Austin Legends: Bob Livingston, John Inmon and Bobby Bridger
Livingston solo: 7-10 p.m. Friday, Kent Walker Artisan Cheese, 323 S. Cross St., Little Rock
Full lineup: 3-6 p.m. Saturday, Frisco Station-Main Stage, Main Street Rogers Oktoberfest, Rogers
Full lineup: 3-6 p.m. Sunday, Ozark Beer Co., 1700 S. First St., Rogers
They have played together and with others for more than four decades. Their resumes include stints with Michael Martin Murphey, Jerry Jeff Walker, Willie Nelson, Steve Fromholz and Gary P. Nunn.
Livingston -- who has toured for years not just around Texas but all over the world doing shows for the U.S. State Department -- has been the most frequent visitor to Arkansas, at least in recent years, as he has traveled several times to The Writers Colony at Dairy Hollow in Eureka Springs, where he has been at work at that writers retreat on a memoir.
"A lot of times, some of the folks in foreign lands have told me they like my stories more than my singing," Livingston says with a laugh. "So eventually I got the message, and decided to write a book about my life and times. And my alma mater, if I can say that about Texas Tech University when I didn't graduate, will be publishing it."

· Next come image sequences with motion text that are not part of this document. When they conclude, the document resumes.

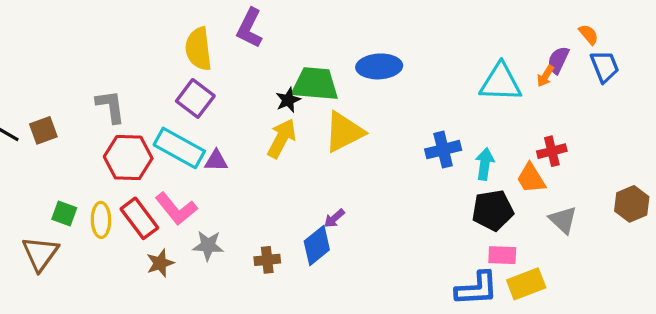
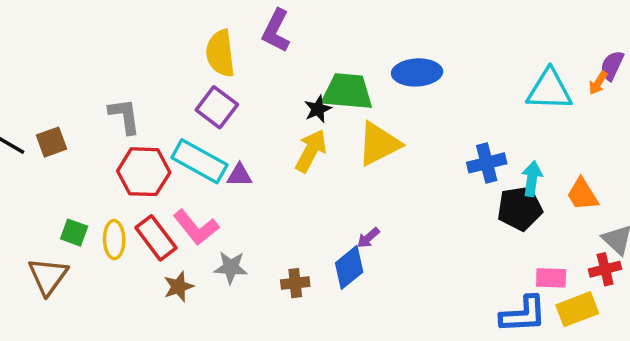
red cross: (552, 151) -> (605, 269), moved
black pentagon: (493, 210) -> (520, 208), moved

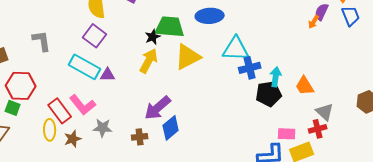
cyan triangle: (549, 90) -> (236, 49), moved
red hexagon: (144, 172) -> (21, 86), moved
purple arrow: (368, 238) -> (158, 108), moved, size x2.0
yellow ellipse: (114, 240) -> (50, 130), moved

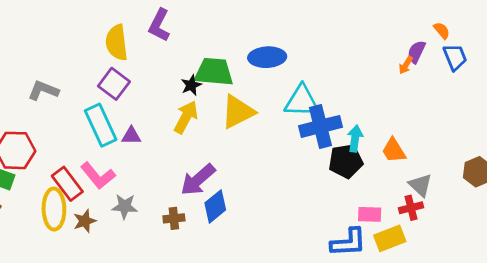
gray L-shape: (42, 41) -> (43, 90), turned -60
cyan rectangle: (85, 67) -> (101, 125), turned 36
blue cross: (250, 68) -> (320, 126), size x1.4
yellow ellipse: (50, 130) -> (54, 209), size x1.4

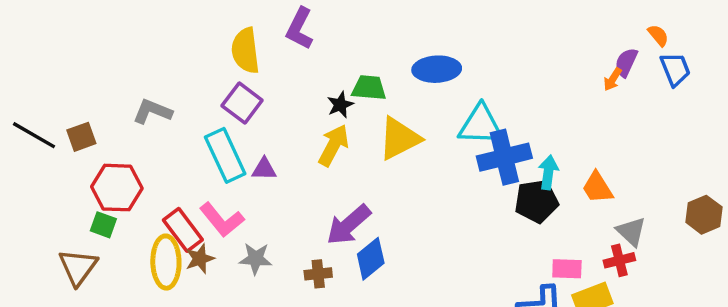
green trapezoid: (214, 72) -> (369, 88), size x0.7
brown star: (85, 221) -> (200, 259), moved

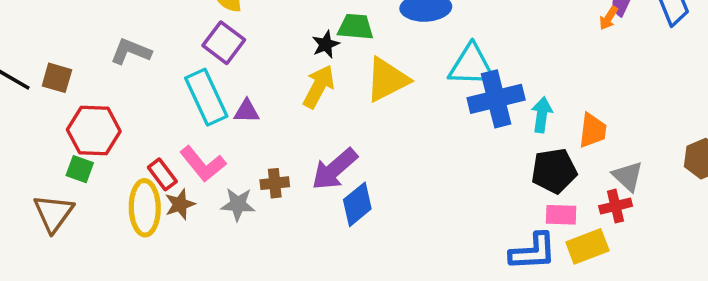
brown square: (81, 137) -> (57, 78), turned 36
orange trapezoid: (597, 188) -> (593, 130), turned -141
black pentagon: (536, 201) -> (554, 171), moved
red rectangle: (183, 230) -> (162, 174), size x0.7
brown cross: (318, 274) -> (275, 183), moved

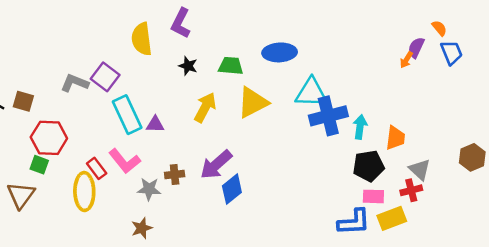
purple square: (224, 43) -> (105, 77), moved
black star: (326, 44) -> (188, 66), moved, turned -30
brown star: (180, 204) -> (142, 228), moved

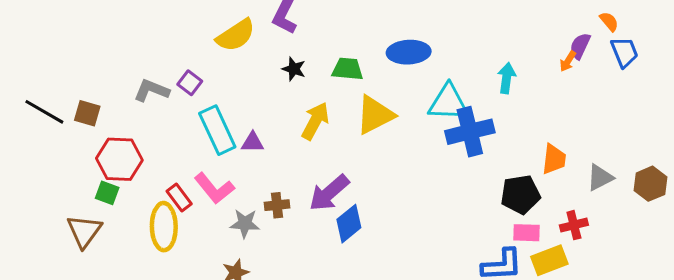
yellow semicircle: (142, 39) -> (236, 35), turned -116
purple square: (105, 77) -> (190, 83), size x0.7
cyan arrow: (360, 127) -> (507, 78), moved
gray triangle: (420, 170) -> (600, 178), moved, turned 50

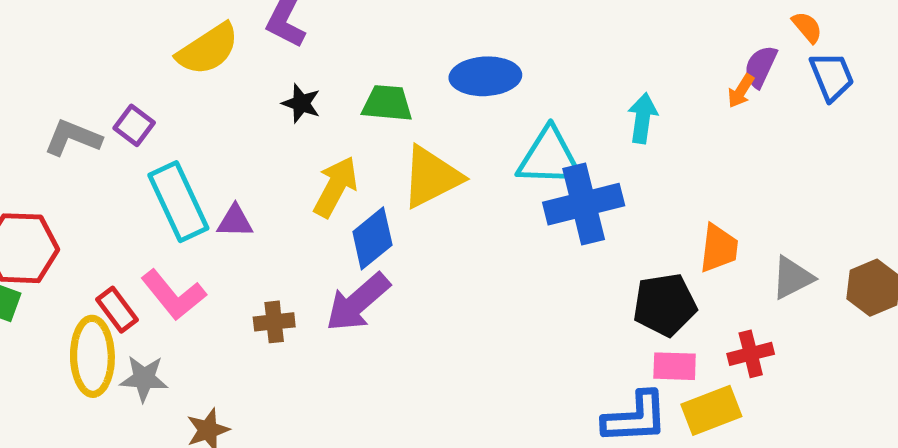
gray star: (245, 224) -> (144, 378), moved
blue diamond: (349, 224) -> (372, 238), moved

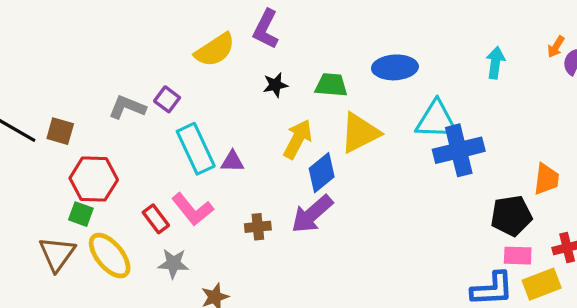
orange arrow: (741, 91) -> (556, 47), moved
black star: (301, 103) -> (275, 85), turned -30
cyan arrow: (643, 118) -> (495, 63), moved
yellow ellipse: (92, 356) -> (110, 256), moved, turned -39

Cautioned about talking too much about Texas Tech after a recent football game in Northwest Arkansas, which was won by Texas Tech, Livingston was off and running with a story about another famous Razorback defeat, the so-called "Big Shootout" in 1969, when the University of Texas squeaked past the Hogs.
"Someone made a documentary about that game," he says, "and they have a scene where Darrell Royal and Frank Broyles are singing 'Will the Circle Be Unbroken,' and they also wanted to use 15 seconds of a Creedence Clearwater Revival song, until they learned it would cost them $20,000. So they asked me if I could write something for them, which I did."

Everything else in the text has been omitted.